The money she’d spent on the membership fee could usefully have gone somewhere else. Amber would need a whole new expensive kit for art college, and there would surely be trips to galleries abroad. There never seemed to be enough money for all the things Faye thought Amber should have. But the pool had called to her.
‘I wish I was into swimming,’ Grace had begun to say on the days that Faye took an early lunch. Grace and her husband Neil ran the recruitment company together. Grace regularly said they couldn’t have done it without Faye, and Neil, who actually worked very little, was smugly convinced its success was all down to him.
‘Swimming sounds so easy, swim, swim and the weight falls off,’ Grace had said.
Faye grinned, knowing that Grace liked the idea of exercise and the results that exercise provided but wasn’t that keen on actually doing it.
‘Is it better than running, do you think?’ Grace went on. ‘I’d quite like to run but I’ve weak ankles.
Swimming could be the answer.’
‘You’d get bored in a week,’ Faye told her.
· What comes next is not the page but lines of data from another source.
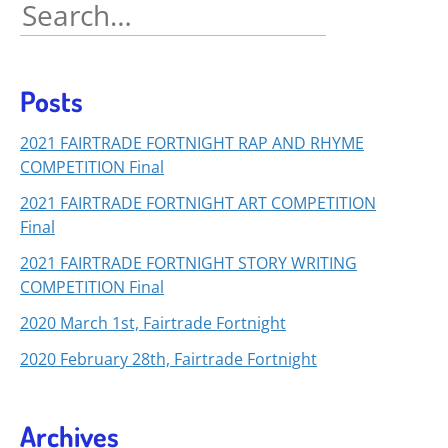
Search
for:
Posts
2021 FAIRTRADE FORTNIGHT RAP AND RHYME
COMPETITION Final
2021 FAIRTRADE FORTNIGHT ART COMPETITION
Final
2021 FAIRTRADE FORTNIGHT STORY WRITING
COMPETITION Final
2020 March 1st, Fairtrade Fortnight
2020 February 28th, Fairtrade Fortnight
Archives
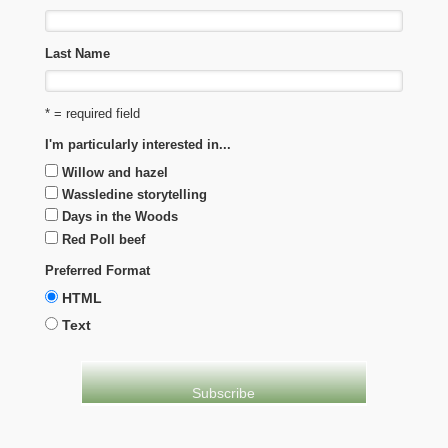
Last Name
* = required field
I'm particularly interested in...
Willow and hazel
Wassledine storytelling
Days in the Woods
Red Poll beef
Preferred Format
HTML
Text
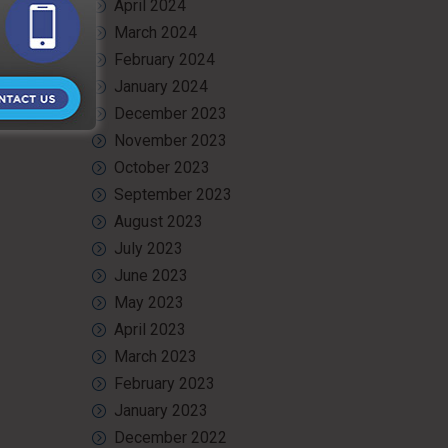
April 2024
safe, and
March 2024
roject is
February 2024
January 2024
December 2023
November 2023
October 2023
September 2023
August 2023
July 2023
June 2023
May 2023
April 2023
March 2023
February 2023
January 2023
December 2022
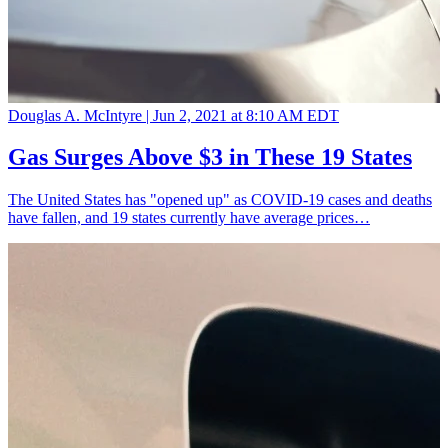
Douglas A. McIntyre |
Jun 2, 2021 at 8:10 AM EDT
Gas Surges Above $3 in These 19 States
The United States has "opened up" as COVID-19 cases and deaths
have fallen, and 19 states currently have average prices…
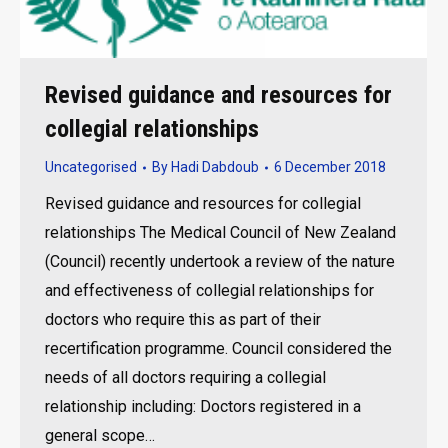
Revised guidance and resources for
collegial relationships
Uncategorised
By
Hadi Dabdoub
6 December 2018
Revised guidance and resources for collegial
relationships The Medical Council of New Zealand
(Council) recently undertook a review of the nature
and effectiveness of collegial relationships for
doctors who require this as part of their
recertification programme. Council considered the
needs of all doctors requiring a collegial
relationship including: Doctors registered in a
general scope…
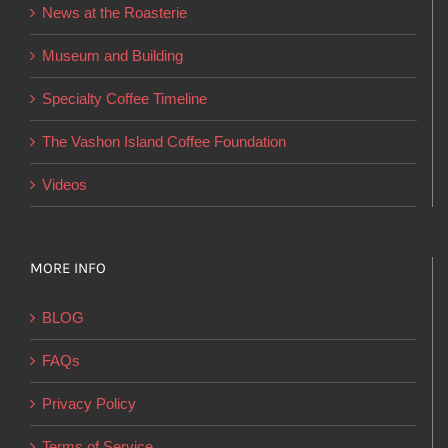
News at the Roasterie
be
chosen
Museum and Building
on
Specialty Coffee Timeline
the
product
The Vashon Island Coffee Foundation
page
Videos
MORE INFO
BLOG
FAQs
Privacy Policy
Terms of Service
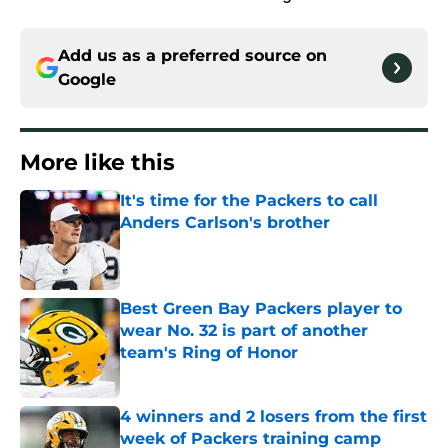
Add us as a preferred source on
Google
More like this
It's time for the Packers to call
Anders Carlson's brother
Published by on Invalid Date
Best Green Bay Packers player to
wear No. 32 is part of another
team's Ring of Honor
Published by on Invalid Date
4 winners and 2 losers from the first
week of Packers training camp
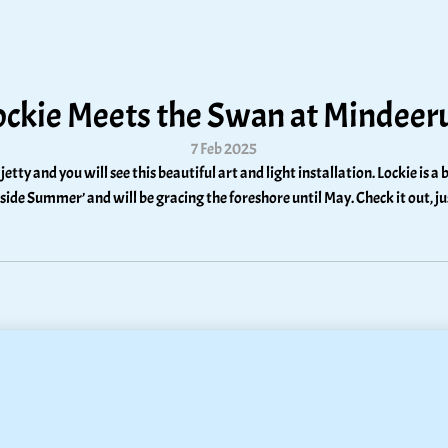
ockie Meets the Swan at Mindeer
7 Feb 2025
 jetty and you will see this beautiful art and light installation. Lockie is
hside Summer’ and will be gracing the foreshore until May. Check it out, j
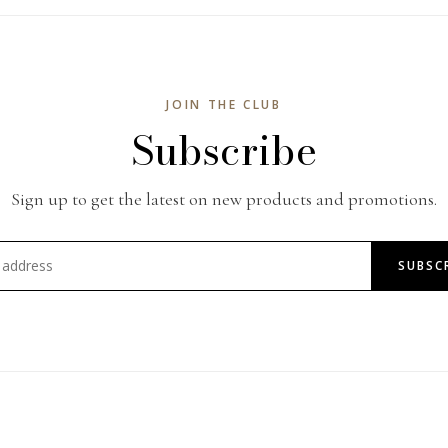
JOIN THE CLUB
Subscribe
Sign up to get the latest on new products and promotions.
SUBSC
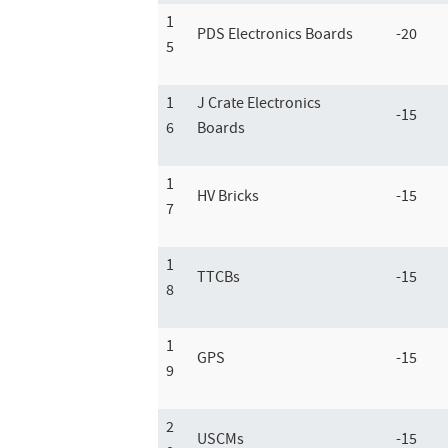
1
PDS Electronics Boards
-20
5
1
J Crate Electronics
-15
6
Boards
1
HV Bricks
-15
7
1
TTCBs
-15
8
1
GPS
-15
9
2
USCMs
-15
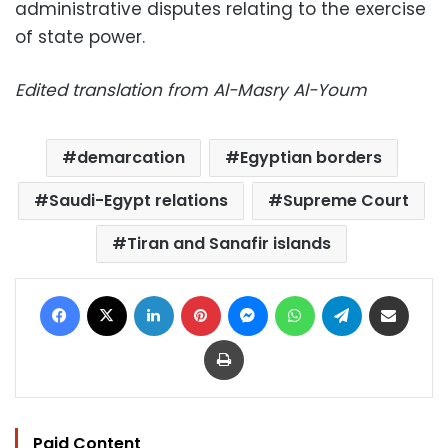
administrative disputes relating to the exercise
of state power.
Edited translation from Al-Masry Al-Youm
demarcation
Egyptian borders
Saudi-Egypt relations
Supreme Court
Tiran and Sanafir islands
Facebook
X
LinkedIn
Pinterest
Messenger
WhatsApp
Telegram
Share via Email
Print
Paid Content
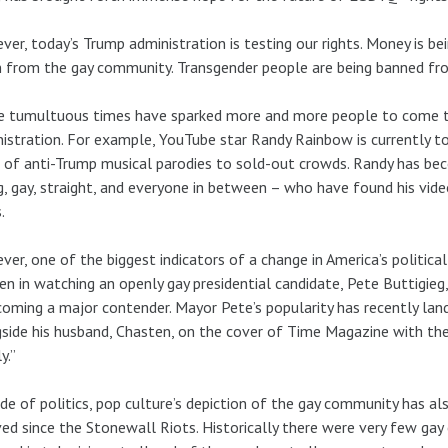
er, today’s Trump administration is testing our rights. Money is be
 from the gay community. Transgender people are being banned fro
 tumultuous times have sparked more and more people to come to
istration. For example, YouTube star Randy Rainbow is currently to
of anti-Trump musical parodies to sold-out crowds. Randy has bec
, gay, straight, and everyone in between – who have found his vide
.
er, one of the biggest indicators of a change in America’s politica
en in watching an openly gay presidential candidate, Pete Buttigi
coming a major contender. Mayor Pete’s popularity has recently lan
side his husband, Chasten, on the cover of Time Magazine with the 
y.”
de of politics, pop culture’s depiction of the gay community has al
ed since the Stonewall Riots. Historically there were very few gay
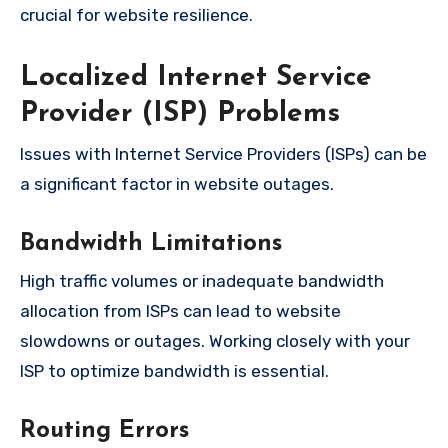
crucial for website resilience.
Localized Internet Service
Provider (ISP) Problems
Issues with Internet Service Providers (ISPs) can be
a significant factor in website outages.
Bandwidth Limitations
High traffic volumes or inadequate bandwidth
allocation from ISPs can lead to website
slowdowns or outages. Working closely with your
ISP to optimize bandwidth is essential.
Routing Errors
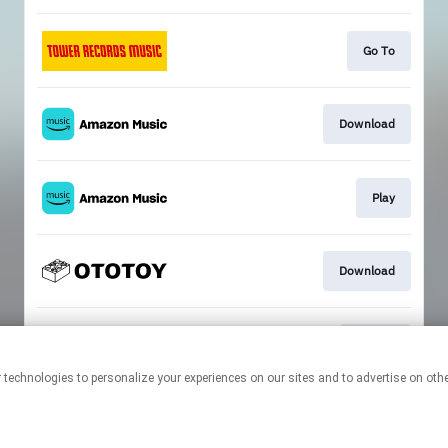
Go To
Download
Play
Download
Hi-Res
This page may contain affiliate links.
By using this service, you agree to the use of cookies.
Click here
to
manage your permissions.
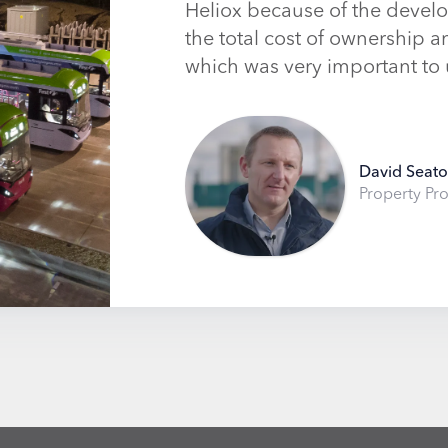
Heliox because of the develo
the total cost of ownership 
which was very important to 
David Seat
Property Pro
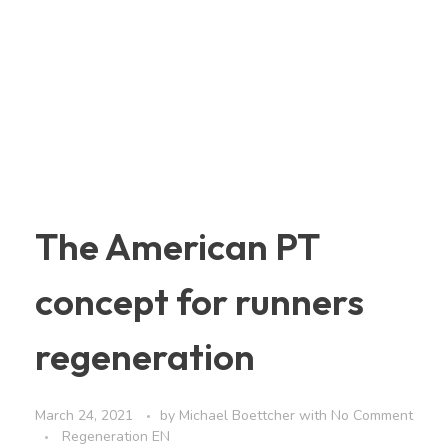
The American PT
concept for runners
regeneration
March 24, 2021
by
Michael Boettcher
with
No Comment
Regeneration EN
Grace was a chataholic and got anxious if she hadn’t had at least four friends phone her a day in between her hectic schedule of business calls.
‘There’s nothing sociable about swimming. You put your head into the water and plough on. You can’t hear anyone and you can only see what’s ahead of you.’
It was like praying, she often thought, although she didn’t say that to Grace, who’d have thought she was abusing recreational pharmaceuticals. But it seemed like that to Faye here it was only you
and God as you moved porpoise-like through the water, nobody else.
‘Really? No Baywatch male lifeguards?’ ‘I haven’t noticed any,’ Faye said drily.
‘Well, who needs a Baywatch lifeguard anyway?’
Grace said.
Which was, Faye knew, her way of moving on to another line of conversation. Because Grace, although happily married, had many fantasies about a muscle-bound hunk who’d adore her. It was strange when Faye, who’d been on her own for most of the past seventeen years, went out of her way not to notice men at all. She was with Billie Holiday on the whole men issue: they were too much trouble. And she’d learned that the hard way.
Lunchtimes could be busy in Little Island Recruitment because that was when staff from other offices got the opportunity to slope off, march into Little Island, relate the sad tale of their current employment and discuss the possibility of moving elsewhere where their talents would finally be appreciated. But today when Faye arrived back from her swim, damp-haired, pleasurably tired out and dressed in her old reliable M & S navy suit, reception was empty except for Jane behind the reception desk.